Activity> Under this line are the records; write out word for word the part that begins at the line containing "پستهای اخیر" and ends at the line containing "est l’un des", and no more.

Dataset entries:

◇ ◇ ◇

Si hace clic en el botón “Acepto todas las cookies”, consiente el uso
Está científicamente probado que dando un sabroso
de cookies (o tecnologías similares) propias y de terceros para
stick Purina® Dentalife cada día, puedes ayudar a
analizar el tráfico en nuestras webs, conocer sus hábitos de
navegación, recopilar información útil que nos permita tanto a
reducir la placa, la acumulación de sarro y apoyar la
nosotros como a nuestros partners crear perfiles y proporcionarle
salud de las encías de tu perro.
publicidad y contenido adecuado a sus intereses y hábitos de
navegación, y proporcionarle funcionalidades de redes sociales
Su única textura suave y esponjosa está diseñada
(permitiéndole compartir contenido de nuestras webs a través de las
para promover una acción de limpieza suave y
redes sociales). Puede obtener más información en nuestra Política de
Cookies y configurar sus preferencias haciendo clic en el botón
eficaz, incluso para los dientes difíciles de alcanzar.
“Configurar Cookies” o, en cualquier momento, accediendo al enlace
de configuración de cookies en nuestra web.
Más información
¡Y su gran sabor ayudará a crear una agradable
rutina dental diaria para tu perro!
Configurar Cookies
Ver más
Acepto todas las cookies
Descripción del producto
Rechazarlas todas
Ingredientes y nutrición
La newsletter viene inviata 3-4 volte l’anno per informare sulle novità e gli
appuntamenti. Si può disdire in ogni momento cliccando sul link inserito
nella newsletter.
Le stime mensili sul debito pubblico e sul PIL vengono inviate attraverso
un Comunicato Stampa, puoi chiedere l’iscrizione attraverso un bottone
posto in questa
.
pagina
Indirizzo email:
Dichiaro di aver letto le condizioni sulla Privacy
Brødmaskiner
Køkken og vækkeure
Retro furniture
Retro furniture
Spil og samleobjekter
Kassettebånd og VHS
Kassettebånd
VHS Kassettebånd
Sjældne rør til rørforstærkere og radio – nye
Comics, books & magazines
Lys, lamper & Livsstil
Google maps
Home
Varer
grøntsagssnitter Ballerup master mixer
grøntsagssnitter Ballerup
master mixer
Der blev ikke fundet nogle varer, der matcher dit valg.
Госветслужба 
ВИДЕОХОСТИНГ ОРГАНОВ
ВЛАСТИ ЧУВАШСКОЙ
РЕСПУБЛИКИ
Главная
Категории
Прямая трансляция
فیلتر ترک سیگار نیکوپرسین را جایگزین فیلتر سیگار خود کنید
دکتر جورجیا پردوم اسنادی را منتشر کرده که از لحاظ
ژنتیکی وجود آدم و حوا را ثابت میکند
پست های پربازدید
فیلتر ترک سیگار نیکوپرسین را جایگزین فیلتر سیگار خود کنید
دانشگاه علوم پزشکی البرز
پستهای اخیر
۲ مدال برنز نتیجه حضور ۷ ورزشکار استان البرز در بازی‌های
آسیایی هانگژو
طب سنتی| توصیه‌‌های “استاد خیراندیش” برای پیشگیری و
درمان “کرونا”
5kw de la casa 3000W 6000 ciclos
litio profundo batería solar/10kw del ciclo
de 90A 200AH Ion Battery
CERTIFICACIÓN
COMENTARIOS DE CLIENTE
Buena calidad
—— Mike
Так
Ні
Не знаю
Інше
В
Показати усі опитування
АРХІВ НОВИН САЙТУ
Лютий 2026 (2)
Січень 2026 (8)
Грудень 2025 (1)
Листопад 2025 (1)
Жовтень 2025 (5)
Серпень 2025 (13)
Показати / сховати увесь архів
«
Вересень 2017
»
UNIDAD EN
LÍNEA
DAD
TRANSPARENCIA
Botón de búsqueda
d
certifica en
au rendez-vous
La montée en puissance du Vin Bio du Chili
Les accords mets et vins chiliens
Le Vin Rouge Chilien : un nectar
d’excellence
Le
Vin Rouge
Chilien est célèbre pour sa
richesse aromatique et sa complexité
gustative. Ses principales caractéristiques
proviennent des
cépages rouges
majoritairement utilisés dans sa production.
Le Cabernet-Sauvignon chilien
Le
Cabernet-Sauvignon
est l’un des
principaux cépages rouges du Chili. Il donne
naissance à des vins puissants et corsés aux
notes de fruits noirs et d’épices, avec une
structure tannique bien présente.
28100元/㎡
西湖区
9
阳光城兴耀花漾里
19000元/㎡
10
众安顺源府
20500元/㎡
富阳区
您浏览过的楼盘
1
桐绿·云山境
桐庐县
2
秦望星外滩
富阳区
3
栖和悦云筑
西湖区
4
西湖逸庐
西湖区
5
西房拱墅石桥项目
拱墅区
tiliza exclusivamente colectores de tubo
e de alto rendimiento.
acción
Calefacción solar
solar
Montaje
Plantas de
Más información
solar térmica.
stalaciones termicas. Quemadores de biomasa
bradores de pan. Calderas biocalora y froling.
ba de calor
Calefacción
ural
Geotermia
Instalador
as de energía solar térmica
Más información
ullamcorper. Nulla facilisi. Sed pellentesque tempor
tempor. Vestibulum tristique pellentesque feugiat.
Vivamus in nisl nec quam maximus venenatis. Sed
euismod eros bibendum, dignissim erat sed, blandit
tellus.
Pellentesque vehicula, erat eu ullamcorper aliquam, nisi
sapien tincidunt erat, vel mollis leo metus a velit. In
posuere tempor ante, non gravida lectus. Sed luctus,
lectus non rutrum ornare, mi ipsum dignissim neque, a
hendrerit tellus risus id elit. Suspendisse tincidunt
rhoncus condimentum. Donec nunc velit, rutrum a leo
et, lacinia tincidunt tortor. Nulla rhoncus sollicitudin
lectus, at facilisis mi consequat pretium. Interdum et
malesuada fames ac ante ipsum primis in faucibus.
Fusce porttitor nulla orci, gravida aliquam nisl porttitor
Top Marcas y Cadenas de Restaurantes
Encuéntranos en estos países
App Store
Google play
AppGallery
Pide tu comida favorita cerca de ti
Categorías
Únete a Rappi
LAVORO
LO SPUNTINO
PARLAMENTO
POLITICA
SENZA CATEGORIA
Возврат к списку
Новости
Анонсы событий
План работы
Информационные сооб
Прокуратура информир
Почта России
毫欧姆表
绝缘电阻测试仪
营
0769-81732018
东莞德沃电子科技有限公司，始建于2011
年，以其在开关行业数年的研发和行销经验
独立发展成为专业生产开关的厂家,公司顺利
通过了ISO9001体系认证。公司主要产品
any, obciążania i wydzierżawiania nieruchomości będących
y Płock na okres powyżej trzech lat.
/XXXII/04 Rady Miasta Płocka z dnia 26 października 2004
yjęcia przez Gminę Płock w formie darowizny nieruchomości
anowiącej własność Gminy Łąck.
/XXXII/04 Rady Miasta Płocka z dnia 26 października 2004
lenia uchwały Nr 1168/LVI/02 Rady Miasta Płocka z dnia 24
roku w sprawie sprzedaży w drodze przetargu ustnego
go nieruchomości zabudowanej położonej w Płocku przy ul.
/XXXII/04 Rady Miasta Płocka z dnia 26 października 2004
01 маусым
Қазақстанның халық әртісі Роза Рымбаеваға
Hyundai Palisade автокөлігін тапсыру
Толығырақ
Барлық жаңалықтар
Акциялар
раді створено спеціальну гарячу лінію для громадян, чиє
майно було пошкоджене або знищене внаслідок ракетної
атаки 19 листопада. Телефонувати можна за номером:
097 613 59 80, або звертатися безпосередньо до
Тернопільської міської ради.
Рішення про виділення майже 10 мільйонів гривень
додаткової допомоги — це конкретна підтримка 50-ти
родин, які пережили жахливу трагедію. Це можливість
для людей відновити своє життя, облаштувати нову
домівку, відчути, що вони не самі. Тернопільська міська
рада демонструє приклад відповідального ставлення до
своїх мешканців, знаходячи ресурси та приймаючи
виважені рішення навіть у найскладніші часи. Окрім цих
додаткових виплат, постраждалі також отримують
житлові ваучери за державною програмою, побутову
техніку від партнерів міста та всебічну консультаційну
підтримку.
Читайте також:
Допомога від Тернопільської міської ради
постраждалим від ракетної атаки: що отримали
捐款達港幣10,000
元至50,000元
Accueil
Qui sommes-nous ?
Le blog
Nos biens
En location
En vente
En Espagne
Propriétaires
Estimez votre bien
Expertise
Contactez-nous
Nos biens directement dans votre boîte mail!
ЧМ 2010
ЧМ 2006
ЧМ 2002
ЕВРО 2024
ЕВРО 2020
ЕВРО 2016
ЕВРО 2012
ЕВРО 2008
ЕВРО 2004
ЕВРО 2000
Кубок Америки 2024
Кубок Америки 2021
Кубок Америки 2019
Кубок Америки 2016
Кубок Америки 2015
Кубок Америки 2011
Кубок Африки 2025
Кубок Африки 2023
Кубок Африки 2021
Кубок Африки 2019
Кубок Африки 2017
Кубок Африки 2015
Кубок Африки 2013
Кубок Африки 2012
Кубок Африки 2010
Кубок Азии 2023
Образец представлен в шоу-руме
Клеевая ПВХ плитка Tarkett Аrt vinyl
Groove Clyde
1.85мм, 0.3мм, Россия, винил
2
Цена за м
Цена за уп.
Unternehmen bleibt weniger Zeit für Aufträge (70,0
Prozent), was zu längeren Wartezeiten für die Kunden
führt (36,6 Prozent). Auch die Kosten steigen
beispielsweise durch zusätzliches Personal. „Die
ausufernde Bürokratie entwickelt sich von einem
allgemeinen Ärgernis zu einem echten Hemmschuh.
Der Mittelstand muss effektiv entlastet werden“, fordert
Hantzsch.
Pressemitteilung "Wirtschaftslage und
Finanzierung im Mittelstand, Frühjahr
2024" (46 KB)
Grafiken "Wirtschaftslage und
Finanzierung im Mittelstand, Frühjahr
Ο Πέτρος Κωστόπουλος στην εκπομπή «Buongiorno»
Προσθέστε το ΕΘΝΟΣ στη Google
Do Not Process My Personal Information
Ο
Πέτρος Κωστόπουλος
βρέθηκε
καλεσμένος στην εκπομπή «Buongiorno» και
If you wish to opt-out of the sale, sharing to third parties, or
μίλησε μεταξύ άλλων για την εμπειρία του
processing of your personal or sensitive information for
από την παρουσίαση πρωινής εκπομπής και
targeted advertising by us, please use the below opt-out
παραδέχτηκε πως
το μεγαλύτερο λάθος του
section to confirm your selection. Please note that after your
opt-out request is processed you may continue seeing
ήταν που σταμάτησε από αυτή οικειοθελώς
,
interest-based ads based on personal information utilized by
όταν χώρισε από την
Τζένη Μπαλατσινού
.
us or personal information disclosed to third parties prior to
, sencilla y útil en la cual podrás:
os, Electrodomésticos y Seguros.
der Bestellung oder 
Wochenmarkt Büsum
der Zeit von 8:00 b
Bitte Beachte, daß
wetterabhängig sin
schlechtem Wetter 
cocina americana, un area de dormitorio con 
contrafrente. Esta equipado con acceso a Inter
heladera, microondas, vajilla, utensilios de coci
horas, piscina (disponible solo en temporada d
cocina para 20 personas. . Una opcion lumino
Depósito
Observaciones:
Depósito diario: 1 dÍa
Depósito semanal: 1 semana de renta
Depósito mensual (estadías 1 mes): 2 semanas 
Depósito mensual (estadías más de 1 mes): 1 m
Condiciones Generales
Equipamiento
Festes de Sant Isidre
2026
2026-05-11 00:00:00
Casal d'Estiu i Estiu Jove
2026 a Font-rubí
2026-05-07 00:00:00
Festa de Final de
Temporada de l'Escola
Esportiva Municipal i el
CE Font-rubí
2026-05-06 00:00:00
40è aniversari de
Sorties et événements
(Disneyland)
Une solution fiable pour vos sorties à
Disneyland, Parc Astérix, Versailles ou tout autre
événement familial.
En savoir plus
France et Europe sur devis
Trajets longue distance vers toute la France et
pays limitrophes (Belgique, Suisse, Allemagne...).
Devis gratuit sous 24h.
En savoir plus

◇ ◇ ◇

Exercise response>
پستهای اخیر
۲ مدال برنز نتیجه حضور ۷ ورزشکار استان البرز در بازی‌های
آسیایی هانگژو
طب سنتی| توصیه‌‌های “استاد خیراندیش” برای پیشگیری و
درمان “کرونا”
5kw de la casa 3000W 6000 ciclos
litio profundo batería solar/10kw del ciclo
de 90A 200AH Ion Battery
CERTIFICACIÓN
COMENTARIOS DE CLIENTE
Buena calidad
—— Mike
Так
Ні
Не знаю
Інше
В
Показати усі опитування
АРХІВ НОВИН САЙТУ
Лютий 2026 (2)
Січень 2026 (8)
Грудень 2025 (1)
Листопад 2025 (1)
Жовтень 2025 (5)
Серпень 2025 (13)
Показати / сховати увесь архів
«
Вересень 2017
»
UNIDAD EN
LÍNEA
DAD
TRANSPARENCIA
Botón de búsqueda
d
certifica en
au rendez-vous
La montée en puissance du Vin Bio du Chili
Les accords mets et vins chiliens
Le Vin Rouge Chilien : un nectar
d’excellence
Le
Vin Rouge
Chilien est célèbre pour sa
richesse aromatique et sa complexité
gustative. Ses principales caractéristiques
proviennent des
cépages rouges
majoritairement utilisés dans sa production.
Le Cabernet-Sauvignon chilien
Le
Cabernet-Sauvignon
est l’un des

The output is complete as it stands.